__Your goal__. Copy every line of the data in which the word "their" occurs.

(Data entries)
....................

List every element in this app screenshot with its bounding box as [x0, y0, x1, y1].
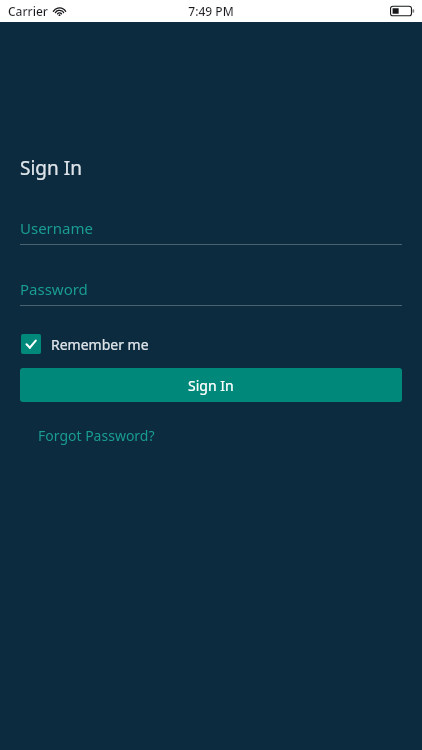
staticText: Remember me — [51, 335, 149, 354]
button[interactable]: Sign In — [20, 368, 402, 402]
staticText: Username — [20, 218, 93, 238]
button[interactable]: Forgot Password? — [38, 426, 155, 445]
staticText: Sign In — [20, 155, 82, 181]
button[interactable]: Username — [20, 218, 402, 245]
other: Battery level — [390, 5, 415, 17]
staticText: Forgot Password? — [38, 426, 155, 445]
staticText: 7:49 PM — [188, 3, 234, 19]
other: Wi-Fi signal — [53, 5, 66, 18]
staticText: Carrier — [8, 3, 48, 19]
staticText: Sign In — [188, 376, 234, 395]
button[interactable]: Remember me — [21, 334, 149, 354]
staticText: Password — [20, 279, 88, 299]
button[interactable]: Password — [20, 279, 402, 306]
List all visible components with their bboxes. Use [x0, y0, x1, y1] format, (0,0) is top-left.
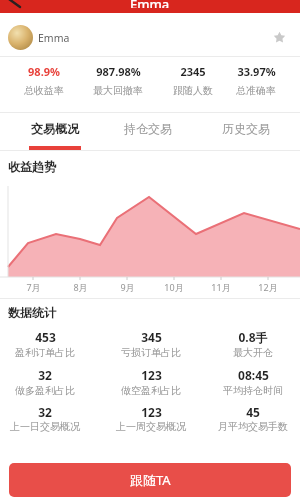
staticText: 总收益率	[24, 84, 64, 97]
button[interactable]	[4, 0, 24, 13]
staticText: 平均持仓时间	[223, 384, 283, 397]
staticText: 345	[141, 329, 162, 345]
staticText: 33.97%	[237, 64, 276, 79]
button[interactable]	[0, 13, 300, 56]
staticText: 持仓交易	[124, 121, 172, 136]
staticText: 做多盈利占比	[15, 384, 75, 397]
staticText: 上一日交易概况	[10, 420, 80, 433]
staticText: 9月	[120, 281, 135, 293]
staticText: 跟随人数	[173, 84, 213, 97]
staticText: 45	[246, 404, 260, 420]
staticText: 最大回撤率	[93, 84, 143, 97]
staticText: 0.8手	[238, 329, 268, 345]
staticText: 7月	[26, 281, 41, 293]
staticText: 盈利订单占比	[15, 346, 75, 359]
staticText: 98.9%	[28, 64, 60, 79]
staticText: 123	[141, 404, 162, 420]
staticText: 32	[38, 367, 52, 383]
staticText: 月平均交易手数	[218, 420, 288, 433]
staticText: 453	[35, 329, 56, 345]
staticText: Emma	[130, 0, 170, 8]
staticText: 收益趋势	[8, 159, 56, 174]
button[interactable]: 交易概况	[13, 118, 97, 138]
staticText: 跟随TA	[130, 471, 171, 489]
staticText: 做空盈利占比	[121, 384, 181, 397]
staticText: 08:45	[238, 367, 269, 383]
staticText: 交易概况	[31, 121, 79, 136]
button[interactable]	[271, 30, 287, 46]
staticText: 亏损订单占比	[121, 346, 181, 359]
staticText: 10月	[164, 281, 184, 293]
staticText: 11月	[211, 281, 231, 293]
staticText: 上一周交易概况	[116, 420, 186, 433]
staticText: 32	[38, 404, 52, 420]
staticText: 最大开仓	[233, 346, 273, 359]
staticText: 12月	[258, 281, 278, 293]
staticText: 历史交易	[222, 121, 270, 136]
staticText: 123	[141, 367, 162, 383]
staticText: 总准确率	[236, 84, 276, 97]
staticText: 987.98%	[96, 64, 141, 79]
staticText: 数据统计	[8, 305, 56, 320]
staticText: 8月	[73, 281, 88, 293]
button[interactable]: 持仓交易	[106, 118, 190, 138]
staticText: Emma	[38, 31, 70, 45]
button[interactable]: 历史交易	[204, 118, 288, 138]
button[interactable]: Emma	[0, 0, 300, 13]
staticText: 2345	[180, 64, 206, 79]
button[interactable]: 跟随TA	[9, 463, 291, 497]
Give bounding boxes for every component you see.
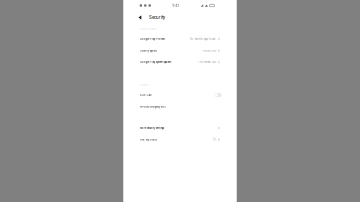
staticText: Security status <box>140 27 156 30</box>
staticText: More security settings <box>140 126 164 130</box>
button[interactable]: Wireless emergency alert <box>123 101 237 112</box>
button[interactable]: Google Play system update <box>123 56 237 68</box>
staticText: Security update <box>140 49 157 52</box>
staticText: SOS Call <box>140 93 152 96</box>
staticText: On <box>213 138 216 141</box>
staticText: Wireless emergency alert <box>140 105 166 108</box>
button[interactable]: Google Play Protect <box>123 33 237 45</box>
staticText: 9:41 <box>172 4 179 8</box>
button[interactable]: Find My Device <box>123 134 237 145</box>
staticText: No harmful apps found <box>190 37 216 40</box>
staticText: Security <box>140 83 149 86</box>
button[interactable]: SOS Call <box>123 89 237 101</box>
staticText: February 2024 <box>203 49 216 52</box>
button[interactable]: Back <box>136 12 146 23</box>
staticText: Security <box>149 15 165 20</box>
staticText: Google Play Protect <box>140 37 165 40</box>
staticText: Find My Device <box>140 138 157 141</box>
button[interactable]: More security settings <box>123 122 237 134</box>
staticText: 1 November 2023 <box>198 61 216 64</box>
staticText: Google Play system update <box>140 61 171 64</box>
button[interactable]: Security update <box>123 45 237 56</box>
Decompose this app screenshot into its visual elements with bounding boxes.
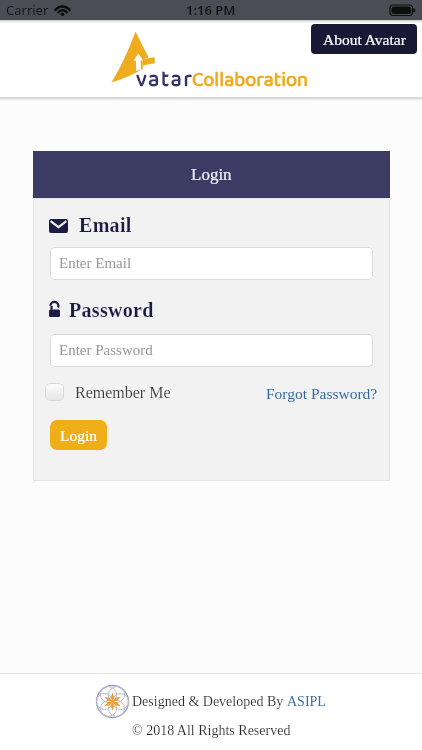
staticText: vatar [136,62,194,97]
staticText: Password [69,299,154,321]
staticText: About Avatar [323,31,406,48]
button[interactable] [45,383,64,401]
staticText: Enter Email [59,255,132,272]
staticText: Enter Password [59,342,153,359]
staticText: Carrier [6,1,49,19]
staticText: 1:16 PM [186,1,236,19]
staticText: Email [79,214,132,236]
staticText: Login [191,165,232,184]
button[interactable]: Enter Password [50,334,373,367]
staticText: Designed & Developed By [132,694,287,710]
staticText: Collaboration [192,64,309,96]
staticText: © 2018 All Rights Reserved [132,723,291,739]
staticText: Login [60,427,98,444]
button[interactable]: About Avatar [311,24,417,54]
button[interactable]: ASIPL [287,694,326,710]
staticText: Remember Me [75,384,171,402]
button[interactable]: Forgot Password? [266,385,378,402]
button[interactable]: Enter Email [50,247,373,280]
button[interactable]: Login [50,420,107,450]
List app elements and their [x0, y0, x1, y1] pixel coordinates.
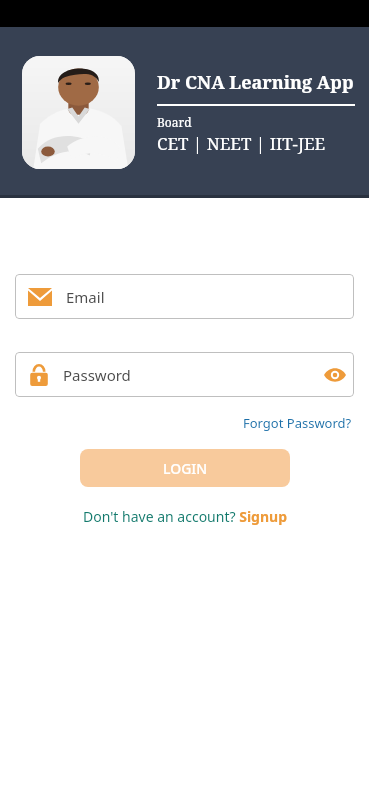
staticText: Dr CNA Learning App — [157, 70, 354, 95]
button[interactable]: Show password — [316, 356, 354, 394]
staticText: LOGIN — [163, 459, 208, 478]
staticText: Password — [63, 365, 316, 385]
staticText: Email — [66, 287, 105, 307]
button[interactable]: Email — [15, 274, 354, 319]
staticText: Don't have an account? Signup — [83, 507, 287, 526]
staticText: CET | NEET | IIT-JEE — [157, 132, 326, 155]
button[interactable]: Password — [15, 352, 354, 397]
staticText: Board — [157, 114, 192, 130]
button[interactable]: Forgot Password? — [241, 412, 354, 434]
staticText: Forgot Password? — [243, 414, 352, 432]
button[interactable]: LOGIN — [80, 449, 290, 487]
button[interactable]: Don't have an account? Signup — [81, 505, 289, 528]
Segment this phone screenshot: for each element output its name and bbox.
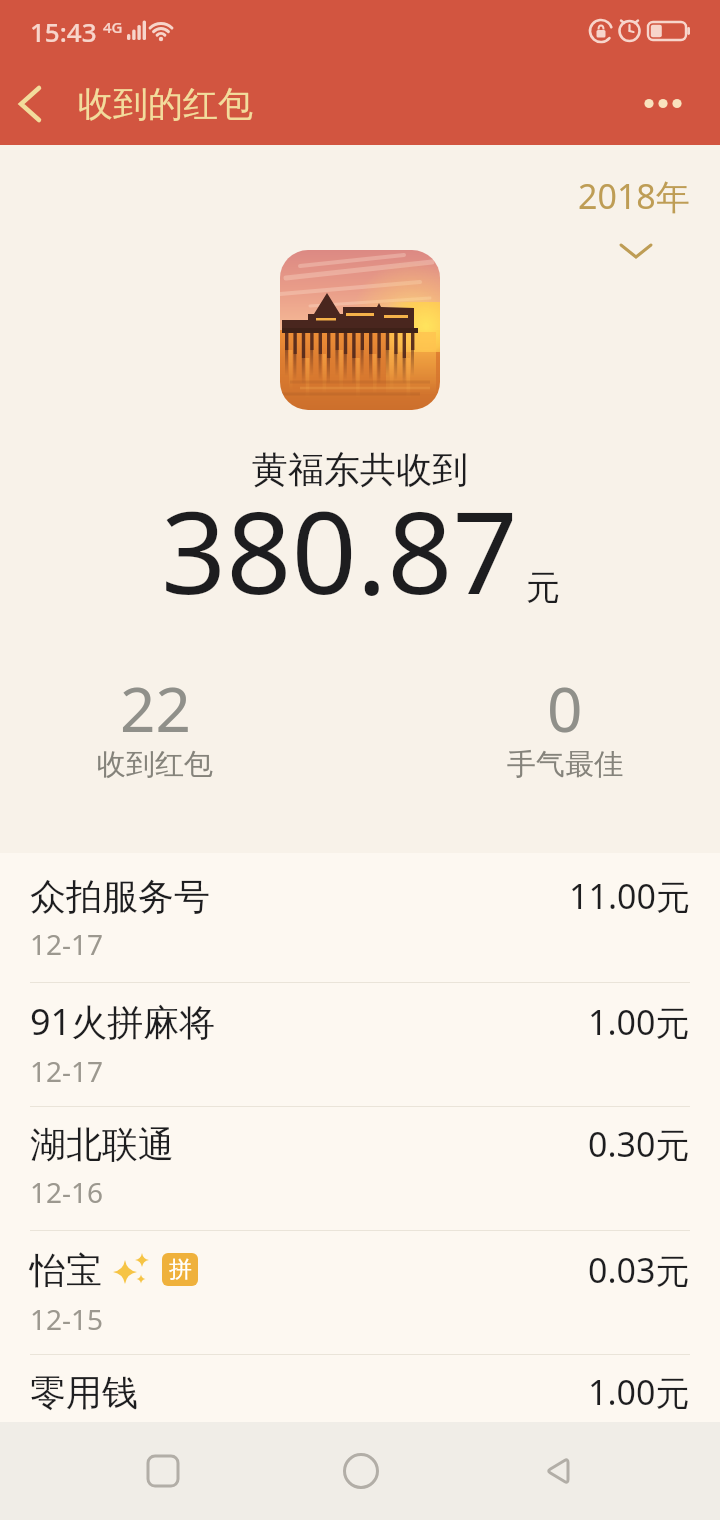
staticText: 12-17 xyxy=(30,925,104,963)
button[interactable]: 91火拼麻将 xyxy=(0,983,720,1107)
staticText: 收到红包 xyxy=(97,746,213,783)
staticText: 12-16 xyxy=(30,1173,104,1211)
button[interactable]: 怡宝 xyxy=(0,1231,720,1355)
staticText: 12-17 xyxy=(30,1052,104,1090)
button[interactable]: 2018年 xyxy=(578,173,690,219)
staticText: 0.30元 xyxy=(588,1121,690,1167)
button[interactable] xyxy=(64,1422,262,1520)
staticText: 12-15 xyxy=(30,1300,104,1338)
staticText: 1.00元 xyxy=(588,999,690,1045)
button[interactable] xyxy=(644,62,720,145)
staticText: 手气最佳 xyxy=(507,746,623,783)
staticText: 0 xyxy=(547,666,583,750)
staticText: 怡宝 xyxy=(30,1245,112,1294)
staticText: 黄福东共收到 xyxy=(252,447,468,492)
button[interactable]: 零用钱 xyxy=(0,1355,720,1479)
staticText: 380.87 xyxy=(161,472,518,627)
staticText: 22 xyxy=(120,666,191,750)
button[interactable]: 众拍服务号 xyxy=(0,859,720,983)
staticText: 1.00元 xyxy=(588,1369,690,1415)
staticText: 4G xyxy=(103,17,123,37)
staticText: 91火拼麻将 xyxy=(30,997,216,1046)
button[interactable]: 湖北联通 xyxy=(0,1107,720,1231)
button[interactable] xyxy=(620,243,652,259)
staticText: 湖北联通 xyxy=(30,1122,174,1167)
staticText: 拼 xyxy=(169,1255,192,1284)
staticText: 元 xyxy=(526,566,560,609)
staticText: 15:43 xyxy=(30,14,97,49)
staticText: 11.00元 xyxy=(569,873,690,919)
staticText: 众拍服务号 xyxy=(30,874,210,919)
staticText: 0.03元 xyxy=(588,1247,690,1293)
button[interactable] xyxy=(0,62,60,145)
button[interactable] xyxy=(262,1422,459,1520)
staticText: 收到的红包 xyxy=(78,82,253,126)
staticText: 零用钱 xyxy=(30,1370,138,1415)
button[interactable] xyxy=(459,1422,656,1520)
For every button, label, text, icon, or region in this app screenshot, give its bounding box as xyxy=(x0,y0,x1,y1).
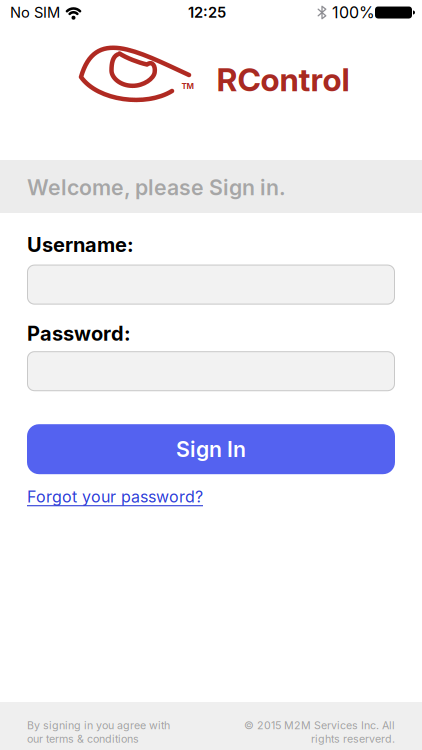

....................

__Written response__.
List all visible components with their bboxes. Use [x0, y0, x1, y1] format, (0,0) is top-left.
List app elements and their [x0, y0, x1, y1] pixel coordinates.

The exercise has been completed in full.